Your goal: Retype exactly the lines from the one containing "הפקדה חודשית" through the last line of the records below, including both, and leave out any pictures.

Data to process:
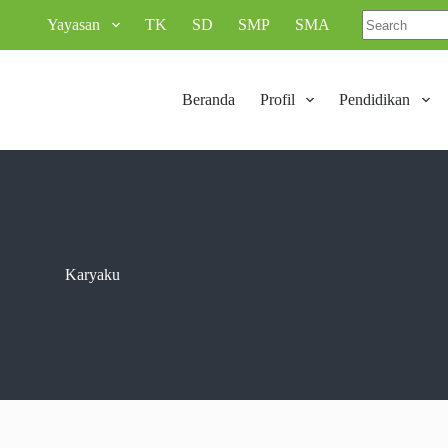
Yayasan
TK
SD
SMP
SMA
Beranda
Profil
Pendidikan
Karyaku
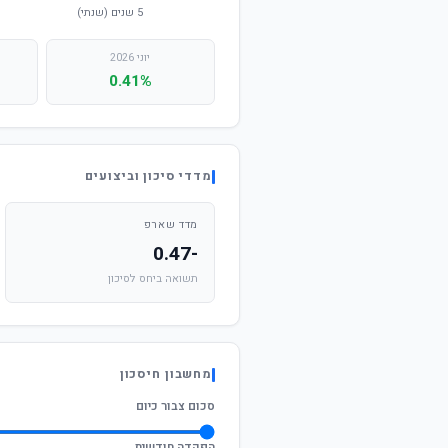
יוני 2026
0.41%
מדדי סיכון וביצועים
מדד שארפ
-0.47
תשואה ביחס לסיכון
מחשבון חיסכון
סכום צבור כיום
הפקדה חודשית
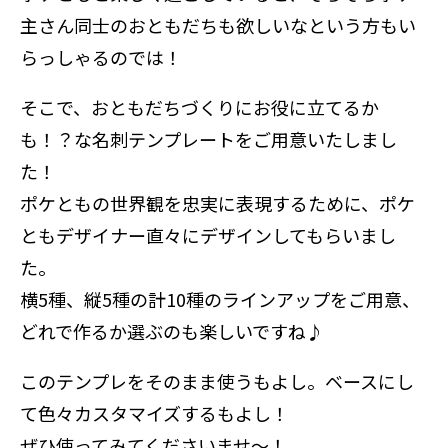
主さん同士のおともだちも欲しいなという方もい
らっしゃるのでは！
そこで、おともだちづくりにお役に立てるか
も！？な名刺テンプレートをご用意いたしまし
た！
ポケともの世界観を忠実に表現するために、ポケ
ともデザイナー直々にデザインしてもらいまし
た。
横5種、縦5種の計10種のラインアップをご用意、
どれで作るか選ぶのも楽しいですね♪
このテンプレをそのまま使うもよし。ベースにし
て色々カスタマイズするもよし！
ぜひ使ってみてくださいませ～！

Worked solution:
הפקדה חודשית
主さん同士のおともだちも欲しいなという方もい
らっしゃるのでは！
そこで、おともだちづくりにお役に立てるか
も！？な名刺テンプレートをご用意いたしまし
た！
ポケともの世界観を忠実に表現するために、ポケ
ともデザイナー直々にデザインしてもらいまし
た。
横5種、縦5種の計10種のラインアップをご用意、
どれで作るか選ぶのも楽しいですね♪
このテンプレをそのまま使うもよし。ベースにし
て色々カスタマイズするもよし！
ぜひ使ってみてくださいませ～！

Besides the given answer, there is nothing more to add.